What you need to do → Print the entries that appear below, exactly as written and without their pictures.
━━━━━ Records for the task
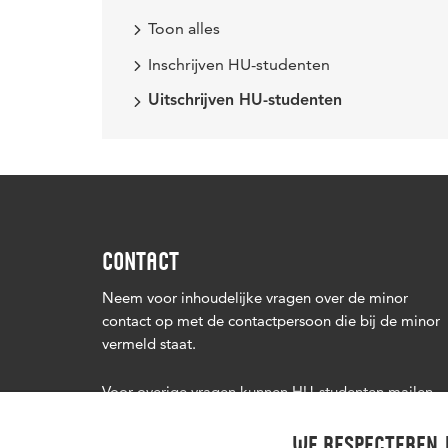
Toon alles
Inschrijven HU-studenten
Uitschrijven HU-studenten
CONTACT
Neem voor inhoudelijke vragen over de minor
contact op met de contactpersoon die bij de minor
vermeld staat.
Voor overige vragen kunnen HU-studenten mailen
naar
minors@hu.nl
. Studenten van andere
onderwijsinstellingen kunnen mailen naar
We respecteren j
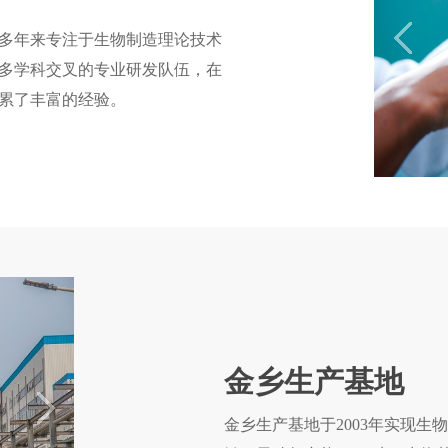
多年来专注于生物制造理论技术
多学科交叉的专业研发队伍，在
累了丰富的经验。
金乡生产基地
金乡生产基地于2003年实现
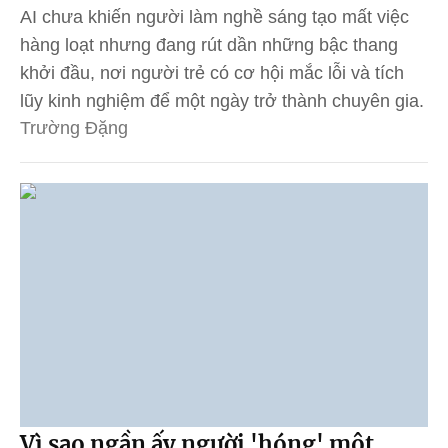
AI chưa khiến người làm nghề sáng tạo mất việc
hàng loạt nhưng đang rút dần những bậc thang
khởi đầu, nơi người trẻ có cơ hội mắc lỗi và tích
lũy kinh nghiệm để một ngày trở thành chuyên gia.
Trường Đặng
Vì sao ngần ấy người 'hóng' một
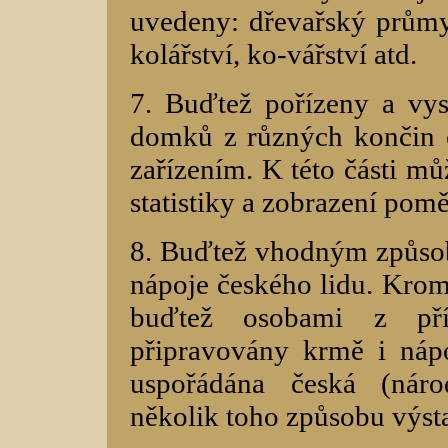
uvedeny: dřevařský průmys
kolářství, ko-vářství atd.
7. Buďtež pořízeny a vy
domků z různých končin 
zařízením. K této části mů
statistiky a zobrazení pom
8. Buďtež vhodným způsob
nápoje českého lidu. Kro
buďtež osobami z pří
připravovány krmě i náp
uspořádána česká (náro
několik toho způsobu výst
━━━━━━━━━━
Solution for this exercise →
Toon alles
Inschrijven HU-studenten
Uitschrijven HU-studenten
CONTACT
Neem voor inhoudelijke vragen over de minor
contact op met de contactpersoon die bij de minor
vermeld staat.
Voor overige vragen kunnen HU-studenten mailen
naar
minors@hu.nl
. Studenten van andere
onderwijsinstellingen kunnen mailen naar
We respecteren j
多年来专注于生物制造理论技术
多学科交叉的专业研发队伍，在
累了丰富的经验。
金乡生产基地
金乡生产基地于2003年实现
AI chưa khiến người làm nghề sáng tạo mất việc
hàng loạt nhưng đang rút dần những bậc thang
khởi đầu, nơi người trẻ có cơ hội mắc lỗi và tích
lũy kinh nghiệm để một ngày trở thành chuyên gia.
Trường Đặng
Vì sao ngần ấy người 'hóng' một
uvedeny: dřevařský průmys
kolářství, ko-vářství atd.
7. Buďtež pořízeny a vy
domků z různých končin 
zařízením. K této části mů
statistiky a zobrazení pom
8. Buďtež vhodným způsob
nápoje českého lidu. Kro
buďtež osobami z pří
připravovány krmě i náp
uspořádána česká (náro
několik toho způsobu výst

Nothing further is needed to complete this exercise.